The hero of the Edward Ware Thrillers at War Series, Colonel Sir Edward Ware of Ware Hall just outside Salisbury in the South of England, has an ancestry that stretches all the way back through British history to the time of the Romans. The founder of his family, Lucius Antonius, served under Julius Caesar in the Alexandrian Campaign and then fled to Britain. Caesar, of course, was the first Roman general to venture that far doing experiments on latitude and longitude. While there he heard tales from Viking seamen of lands to the West, which of course turned out centuries later to be America.
Edward’s Family Tree includes Lucius Antonius’s grandson who served in the ill-fated expedition to Germany in 9AD where two of Augustus’s legions were lost to the barbaric German tribes. He escaped to return to Britain with his family not far from where the later Ware Hall was to be located many centuries later. Caelius Antonius’s grandson, Caius, also served under Pliny the Elder, the wisest of the Roman writers, naturalists, and philosophers, in Germany.

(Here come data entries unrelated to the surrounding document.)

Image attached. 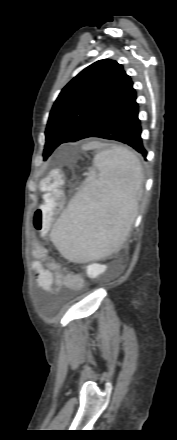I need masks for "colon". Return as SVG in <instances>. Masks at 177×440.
Instances as JSON below:
<instances>
[{
	"instance_id": "1",
	"label": "colon",
	"mask_w": 177,
	"mask_h": 440,
	"mask_svg": "<svg viewBox=\"0 0 177 440\" xmlns=\"http://www.w3.org/2000/svg\"><path fill=\"white\" fill-rule=\"evenodd\" d=\"M64 183L63 171L59 168L52 169L48 176L41 183V190L43 191V204L39 207L34 215V227L38 231L47 230L53 217L57 214L63 206L64 195L62 193V186ZM78 275H71L69 281H74Z\"/></svg>"
}]
</instances>
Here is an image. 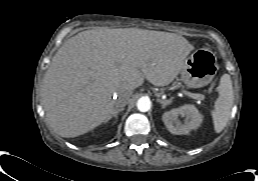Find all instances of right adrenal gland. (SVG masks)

The German tribes at that time were attempting to get revenge for Germanicus’s expedition in 14 AD to get back the standards stolen in 9AD. At the time of the eruption of Vesuvius in 79AD they once again found refuge in the British Isles.
Only one century before Edward enlisted in the army with Lawrence of Arabia in the Great War, Edward’s Family Tree indicates that his great-grandfather served under the Duke of Wellington fighting Napoleon at Waterloo. So his dynasty is well-established at the estate just south of London where Wares have lived for centuries at least up until it was destroyed by German bombers during the Battle of Britain in 1940 —- those same Germans his ancestors were fighting —- only to have it restored again after the war for his son to inherit to continue the Ware tradition.